WHAT YOU SHOULD DO: Identify each line in the records below that contains the word "untuk", and copy it.
LISTED ENTRIES START
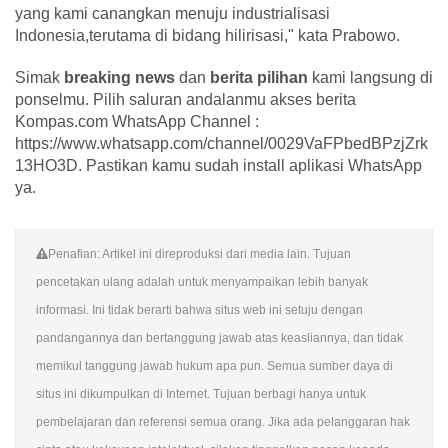
yang kami canangkan menuju industrialisasi
Indonesia,terutama di bidang hilirisasi," kata Prabowo.
Simak
breaking news
dan
berita pilihan
kami langsung di
ponselmu. Pilih saluran andalanmu akses berita
Kompas.com WhatsApp Channel :
https://www.whatsapp.com/channel/0029VaFPbedBPzjZrk
13HO3D. Pastikan kamu sudah install aplikasi WhatsApp
ya.
Penafian: Artikel ini direproduksi dari media lain. Tujuan
pencetakan ulang adalah untuk menyampaikan lebih banyak
informasi. Ini tidak berarti bahwa situs web ini setuju dengan
pandangannya dan bertanggung jawab atas keasliannya, dan tidak
memikul tanggung jawab hukum apa pun. Semua sumber daya di
situs ini dikumpulkan di Internet. Tujuan berbagi hanya untuk
pembelajaran dan referensi semua orang. Jika ada pelanggaran hak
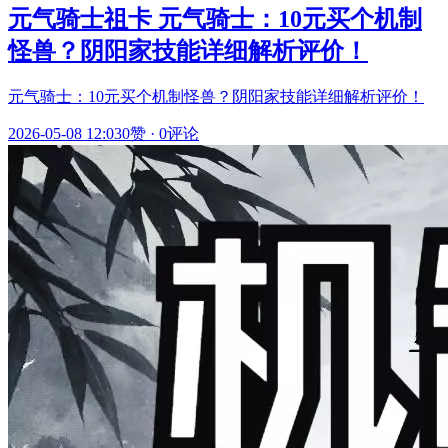
元气骑士祖卡 元气骑士：10元买个机制
怪兽？阴阳家技能详细解析评价！
元气骑士：10元买个机制怪兽？阴阳家技能详细解析评价！
2026-05-08 12:03
0赞
·
0评论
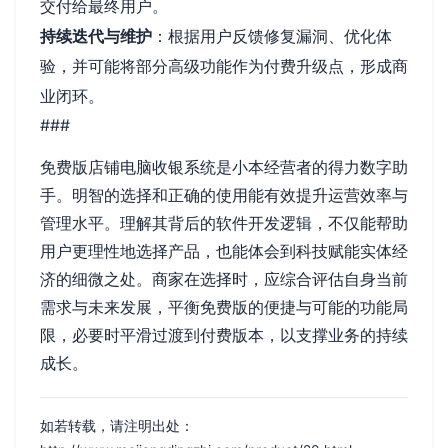
交付给最终用户。
持续迭代与维护
：根据用户反馈修复漏洞、优化体
验，并可能将部分高级功能作为付费升级点，形成商
业闭环。
###
免费版店铺电脑收银系统是小本经营者的得力数字助
手。明智的选择和正确的使用能有效提升运营效率与
管理水平。理解其背后的软件开发逻辑，不仅能帮助
用户更理性地选择产品，也能体会到科技赋能实体经
济的细微之处。商家在选择时，应综合评估自身当前
需求与未来发展，平衡免费版的便捷与可能的功能局
限，必要时平滑过渡到付费版本，以支撑业务的持续
成长。
如若转载，请注明出处：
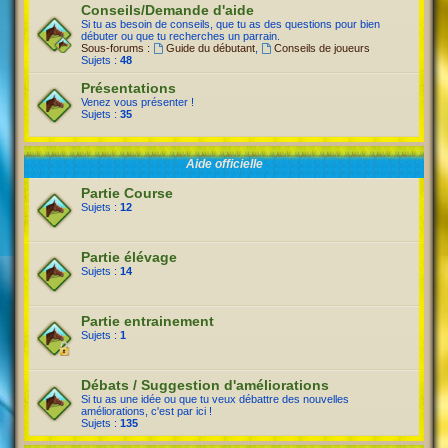
Conseils/Demande d'aide
Si tu as besoin de conseils, que tu as des questions pour bien
débuter ou que tu recherches un parrain.
Sous-forums :
Guide du débutant
,
Conseils de joueurs
Sujets :
48
Présentations
Venez vous présenter !
Sujets :
35
Aide officielle
Partie Course
Sujets :
12
Partie élévage
Sujets :
14
Partie entrainement
Sujets :
1
Débats / Suggestion d'améliorations
Si tu as une idée ou que tu veux débattre des nouvelles
améliorations, c'est par ici !
Sujets :
135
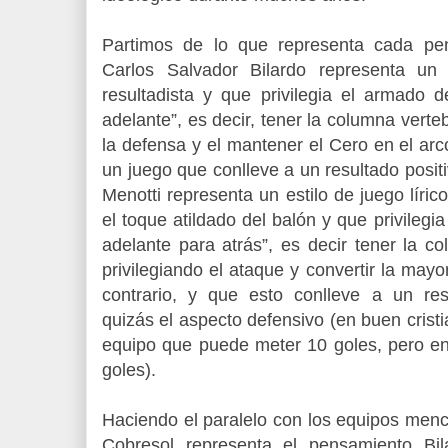
Partimos de lo que representa cada pen
Carlos Salvador Bilardo representa un 
resultadista y que privilegia el armado 
adelante”, es decir, tener la columna verte
la defensa y el mantener el Cero en el arc
un juego que conlleve a un resultado positi
Menotti representa un estilo de juego lírico
el toque atildado del balón y que privilegi
adelante para atrás”, es decir tener la c
privilegiando el ataque y convertir la mayo
contrario, y que esto conlleve a un res
quizás el aspecto defensivo (en buen cris
equipo que puede meter 10 goles, pero en 
goles).
Haciendo el paralelo con los equipos men
Cobresol representa el pensamiento Bil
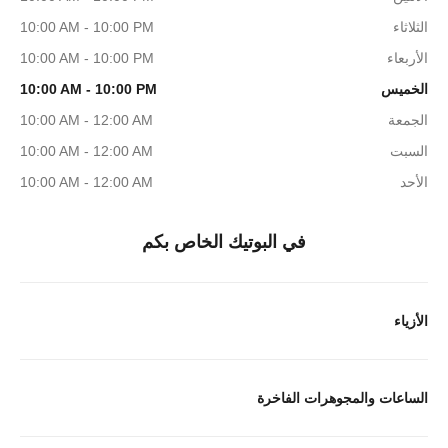
الثلاثاء
10:00 AM - 10:00 PM
الأربعاء
10:00 AM - 10:00 PM
الخميس
10:00 AM - 10:00 PM
الجمعة
10:00 AM - 12:00 AM
السبت
10:00 AM - 12:00 AM
الأحد
10:00 AM - 12:00 AM
في البوتيك الخاص بكم
الأزياء
الساعات والمجوهرات الفاخرة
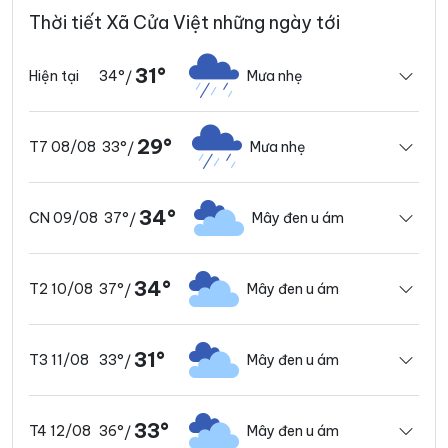
Thời tiết Xã Cửa Việt những ngày tới
31°
34°
Mưa nhẹ
Hiện tại
/
29°
33°
Mưa nhẹ
T7 08/08
/
34°
37°
Mây đen u ám
CN 09/08
/
34°
37°
Mây đen u ám
T2 10/08
/
31°
33°
Mây đen u ám
T3 11/08
/
33°
36°
Mây đen u ám
T4 12/08
/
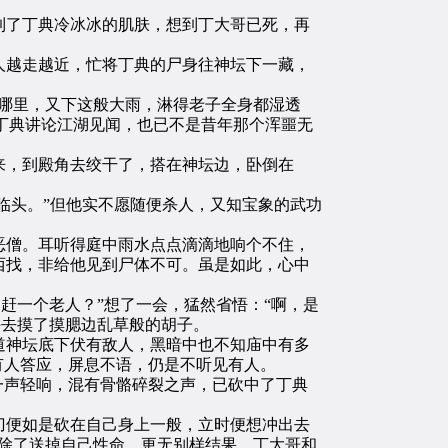
了丁典冷冰冰的肌肤，想到丁大哥已死，再
越走越近，忙将丁典的尸身往神坛下一藏，
哪里，又下这般大雨，淋得老子全身都湿透
听丁典讲论江湖见闻，也已不是昔年那个浑噩无
，到殿角去绞干了，搭在神坛边，卧倒在
临头。”但他实不愿随便杀人，又知宝象的武功
僧。耳听得庭中雨水点点滴滴地响个不住，
西找，非给他见到尸体不可。虽是如此，心中
赶一个老人？”想了一会，猛然省悟：“啊，是
手去摸了摸腮边乱草般的胡子。
神坛底下伏有敌人，黑暗中也不知庙中有多
有人答应，屏息不语，仍是不听见有人。
一声轻响，混有骨骼碎裂之声，已砍中了丁典
便如是砍在自己身上一般，立时便想冲出去
除了送掉自己性命，更无别样结果。丁大哥和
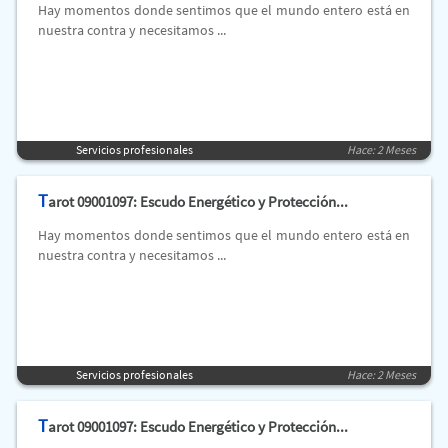
Hay momentos donde sentimos que el mundo entero está en
nuestra contra y necesitamos ...
Servicios profesionales
Hace: 2 Meses
T
arot 09001097: Escudo Energético y Protección...
Hay momentos donde sentimos que el mundo entero está en
nuestra contra y necesitamos ...
Servicios profesionales
Hace: 2 Meses
T
arot 09001097: Escudo Energético y Protección...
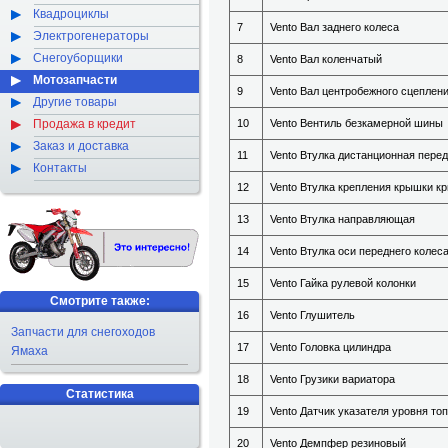
Квадроциклы
7
Vento Вал заднего колеса
Электрогенераторы
Снегоуборщики
8
Vento Вал коленчатый
Мотозапчасти
9
Vento Вал центробежного сцеплен
Другие товары
Продажа в кредит
10
Vento Вентиль безкамерной шины
Заказ и доставка
11
Vento Втулка дистанционная перед
Контакты
12
Vento Втулка крепления крышки к
13
Vento Втулка направляющая
14
Vento Втулка оси переднего колес
15
Vento Гайка рулевой колонки
Смотрите также:
16
Vento Глушитель
Запчасти для снегоходов
17
Vento Головка цилиндра
Ямаха
18
Vento Грузики вариатора
Статистика
19
Vento Датчик указателя уровня то
20
Vento Демпфер резиновый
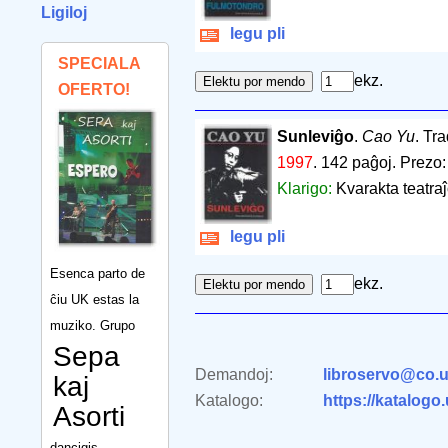
Ligiloj
legu pli
SPECIALA
ekz.
OFERTO!
Sunleviĝo
.
Cao Yu
. Tr
1997
.
142 paĝoj
.
Prezo:
Klarigo:
Kvarakta teatraĵ
legu pli
Esenca parto de
ekz.
ĉiu UK estas la
muziko. Grupo
Sepa
Demandoj:
libroservo@co.u
kaj
Katalogo:
https://katalogo
Asorti
dancigis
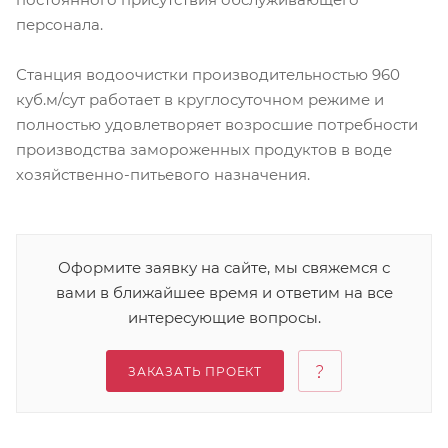
персонала.
Станция водоочистки производительностью 960
куб.м/сут работает в круглосуточном режиме и
полностью удовлетворяет возросшие потребности
производства замороженных продуктов в воде
хозяйственно-питьевого назначения.
Оформите заявку на сайте, мы свяжемся с
вами в ближайшее время и ответим на все
интересующие вопросы.
ЗАКАЗАТЬ ПРОЕКТ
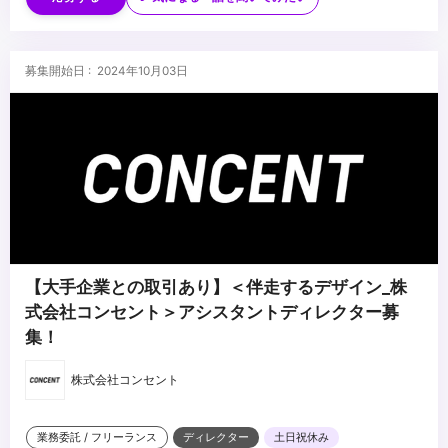
・リアルタイム3DCG表現への基本的な理解
・iOS/Androidのネイティブアプリの開発/ディレクション
・サーバー構築やネットワークへの基本的理解
・ライブ演出などでの開発/ディレクション
...
募集開始日 : 2024年10月03日
【大手企業との取引あり】＜伴走するデザイン_株
式会社コンセント＞アシスタントディレクター募
集！
株式会社コンセント
業務委託 / フリーランス
ディレクター
土日祝休み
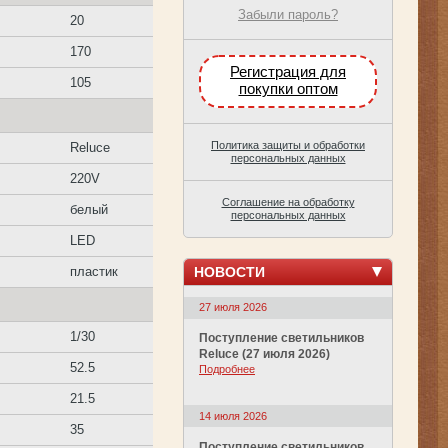
Забыли пароль?
20
170
Регистрация для
105
покупки оптом
Политика защиты и обработки
Reluce
персональных данных
220V
Соглашение на обработку
белый
персональных данных
LED
НОВОСТИ
пластик
27 июля 2026
1/30
Поступление светильников
Reluce (27 июля 2026)
52.5
Подробнее
21.5
14 июля 2026
35
Поступление светильников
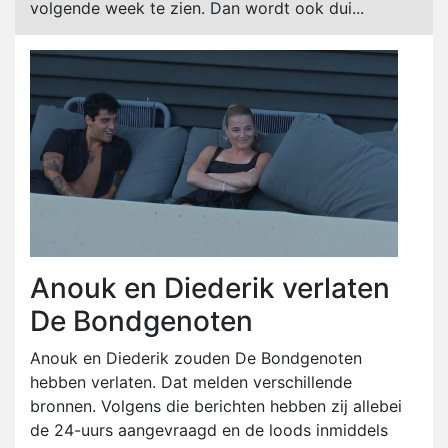
volgende week te zien. Dan wordt ook dui...
Anouk en Diederik verlaten
De Bondgenoten
Anouk en Diederik zouden De Bondgenoten
hebben verlaten. Dat melden verschillende
bronnen. Volgens die berichten hebben zij allebei
de 24-uurs aangevraagd en de loods inmiddels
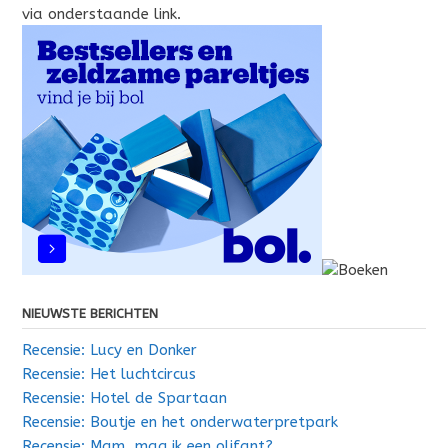
via onderstaande link.
NIEUWSTE BERICHTEN
Recensie: Lucy en Donker
Recensie: Het luchtcircus
Recensie: Hotel de Spartaan
Recensie: Boutje en het onderwaterpretpark
Recensie: Mam, mag ik een olifant?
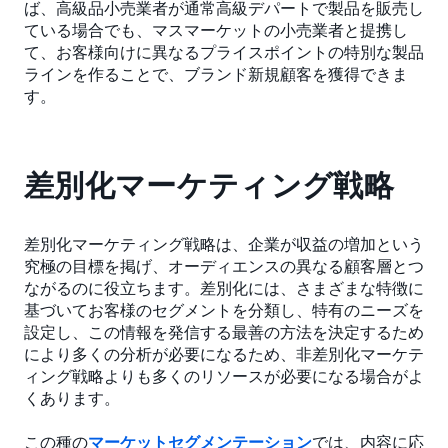
ば、高級品小売業者が通常高級デパートで製品を販売し
ている場合でも、マスマーケットの小売業者と提携し
て、お客様向けに異なるプライスポイントの特別な製品
ラインを作ることで、ブランド新規顧客を獲得できま
す。
差別化マーケティング戦略
差別化マーケティング戦略は、企業が収益の増加という
究極の目標を掲げ、オーディエンスの異なる顧客層とつ
ながるのに役立ちます。差別化には、さまざまな特徴に
基づいてお客様のセグメントを分類し、特有のニーズを
設定し、この情報を発信する最善の方法を決定するため
により多くの分析が必要になるため、非差別化マーケテ
ィング戦略よりも多くのリソースが必要になる場合がよ
くあります。
この種の
マーケットセグメンテーション
では、内容に応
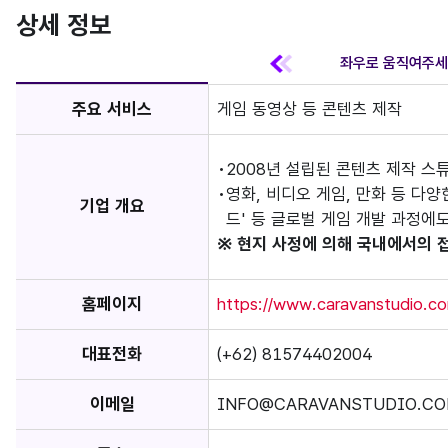
상세 정보
주요 서비스
게임 동영상 등 콘텐츠 제작
2008년 설립된 콘텐츠 제작 스
영화, 비디오 게임, 만화 등 다
기업 개요
드' 등 글로벌 게임 개발 과정에
※ 현지 사정에 의해 국내에서의 
홈페이지
https://www.caravanstudio.c
대표전화
(+62) 81574402004
이메일
INFO@CARAVANSTUDIO.C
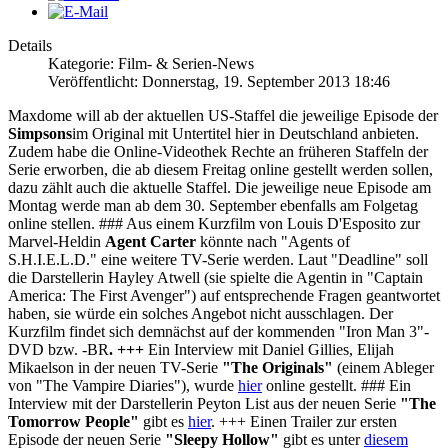
Details
Kategorie: Film- & Serien-News
Veröffentlicht: Donnerstag, 19. September 2013 18:46
Maxdome will ab der aktuellen US-Staffel die jeweilige Episode der
Simpsons
im Original mit Untertitel hier in Deutschland anbieten.
Zudem habe die Online-Videothek Rechte an früheren Staffeln der
Serie erworben, die ab diesem Freitag online gestellt werden sollen,
dazu zählt auch die aktuelle Staffel. Die jeweilige neue Episode am
Montag werde man ab dem 30. September ebenfalls am Folgetag
online stellen. ### Aus einem Kurzfilm von Louis D'Esposito zur
Marvel-Heldin
Agent Carter
könnte nach "Agents of
S.H.I.E.L.D." eine weitere TV-Serie werden. Laut "Deadline" soll
die Darstellerin Hayley Atwell (sie spielte die Agentin in "Captain
America: The First Avenger") auf entsprechende Fragen geantwortet
haben, sie würde ein solches Angebot nicht ausschlagen. Der
Kurzfilm findet sich demnächst auf der kommenden "Iron Man 3"-
DVD bzw. -BR
. +++
Ein Interview mit Daniel Gillies, Elijah
Mikaelson in der neuen TV-Serie
"The Originals"
(einem Ableger
von "The Vampire Diaries"), wurde
hier
online gestellt. ### Ein
Interview mit der Darstellerin Peyton List aus der neuen Serie
"The
Tomorrow People"
gibt es
hier
. +++ Einen Trailer zur ersten
Episode der neuen Serie
"Sleepy Hollow"
gibt es unter
diesem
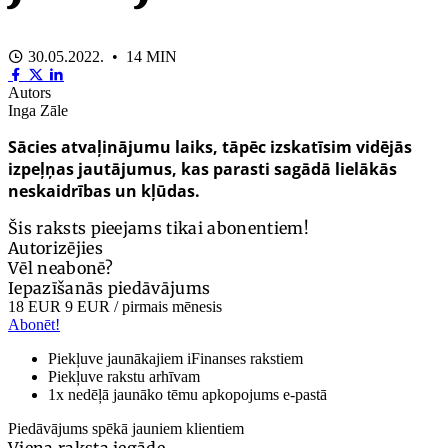
30.05.2022. • 14 MIN
Autors
Inga Zāle
Sācies atvaļinājumu laiks, tāpēc izskatīsim vidējās
izpeļņas jautājumus, kas parasti sagādā lielākās
neskaidrības un kļūdas.
Šis raksts pieejams tikai abonentiem!
Autorizējies
Vēl neabonē?
Iepazīšanās piedāvājums
18 EUR
9 EUR
/ pirmais mēnesis
Abonēt!
Piekļuve jaunākajiem iFinanses rakstiem
Piekļuve rakstu arhīvam
1x nedēļā jaunāko tēmu apkopojums e-pastā
Piedāvājums spēkā jauniem klientiem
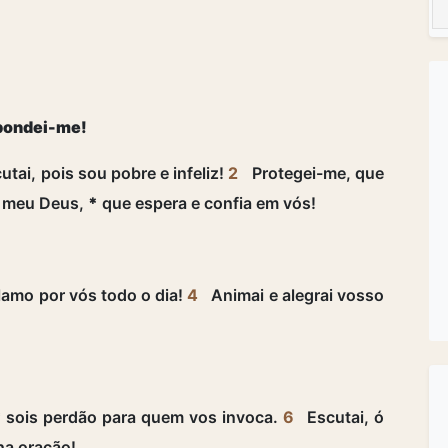
espondei-me!
utai, pois sou pobre e infeliz!
2
Protegei-me, que
, meu Deus,
*
que espera e confia em vós!
amo por vós todo o dia!
4
Animai e alegrai vosso
*
sois perdão para quem vos invoca.
6
Escutai, ó
ha oração!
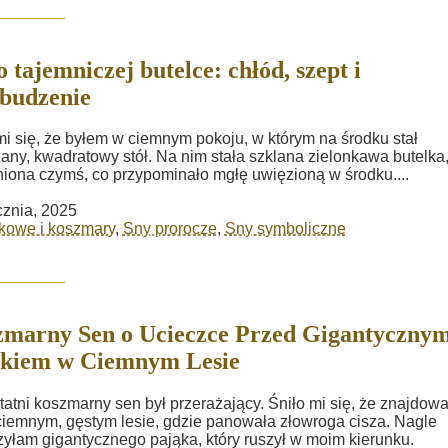
o tajemniczej butelce: chłód, szept i
budzenie
mi się, że byłem w ciemnym pokoju, w którym na środku stał
any, kwadratowy stół. Na nim stała szklana zielonkawa butelka
iona czymś, co przypominało mgłę uwięzioną w środku....
cznia, 2025
kowe i koszmary
,
Sny prorocze
,
Sny symboliczne
marny Sen o Ucieczce Przed Gigantyczny
ąkiem w Ciemnym Lesie
tatni koszmarny sen był przerażający. Śniło mi się, że znajdow
ciemnym, gęstym lesie, gdzie panowała złowroga cisza. Nagle
yłam gigantycznego pająka, który ruszył w moim kierunku.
LISTED ENTRIES END
EXERCISE ANSWER:
pencetakan ulang adalah untuk menyampaikan lebih banyak
situs ini dikumpulkan di Internet. Tujuan berbagi hanya untuk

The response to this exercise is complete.